Health workers fanned out across suburbs of Melbourne Friday in a testing blitz aimed at choking off a surge in coronavirus cases in Australia’s second-biggest city.
Officials reported another 30 new COVID-19 infections in the city overnight in a continuing outbreak that has raised fears of a second wave in Australia, which looked like it had successfully contained the epidemic.
It was the 10th straight day of double-digit rises in new cases in Melbourne and surrounding Victoria state, while most other Australian regions have seen no or low single-digit new infections for weeks.
The outbreak has rattled people across Australia, with major supermarket chains on Friday re-imposing nationwide limits on purchases of toilet paper and paper towels to counter a surge in panic-buying not seen since the first days of the pandemic in March.

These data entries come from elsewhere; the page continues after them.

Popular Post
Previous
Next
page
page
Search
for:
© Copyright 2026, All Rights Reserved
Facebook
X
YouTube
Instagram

“Stop it, it’s ridiculous,” Prime Minister Scott Morrison said when quizzed about the public rush on stores at a press conference.
The chains slapped the buying restrictions on stores in Victoria earlier this week, but extended them after noting excessive demand spreading to other states.

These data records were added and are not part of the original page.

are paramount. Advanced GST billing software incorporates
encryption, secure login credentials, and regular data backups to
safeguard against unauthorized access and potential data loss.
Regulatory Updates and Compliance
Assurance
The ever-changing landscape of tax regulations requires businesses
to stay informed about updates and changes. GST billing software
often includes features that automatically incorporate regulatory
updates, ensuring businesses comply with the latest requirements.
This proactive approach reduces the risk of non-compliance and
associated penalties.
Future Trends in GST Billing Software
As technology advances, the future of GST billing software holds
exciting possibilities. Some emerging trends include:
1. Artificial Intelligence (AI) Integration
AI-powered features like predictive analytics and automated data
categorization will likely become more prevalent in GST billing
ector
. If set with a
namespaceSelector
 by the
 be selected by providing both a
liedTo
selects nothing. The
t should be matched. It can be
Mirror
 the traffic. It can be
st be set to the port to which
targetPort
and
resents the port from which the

“While the demand is not at the same level as Victoria, we’re taking preventative action now to get ahead of any excessive buying this weekend and help maintain social distancing in our stores,” Woolworths Supermarkets said in a statement.
Around 200 soldiers were deploying to Melbourne over the weekend to help with the testing offensive in 10 suburb “hot spots”, where officials are going door-to-door to track the virus.
Victoria Premier Daniel Andrews has set a goal of testing 100,000 people in 10 days in the targeted suburbs.
Around 20,000 tests were carried out in the first 24 hours of the effort, state deputy chief health Officer Annaliese van Diemen said on Friday.
Morrison’s chief health adviser played down the likelihood that the Melbourne outbreak would evolve into a broader “second wave” of the epidemic.
“We’re very likely to see more such outbreaks, not just in Victoria—it could be anywhere in the country,” said Chief Medical Officer Brendan Murphy.
“We’re prepared, we’re responding and we’re very, very comfortable with the way things are going.”
But the Melbourne outbreak has rattled officials elsewhere in Australia.
In neighbouring New South Wales, officials said they would bar Victorians from attending professional sporting events when they begin allowing fans next week—a particularly stinging move in the sports-mad country.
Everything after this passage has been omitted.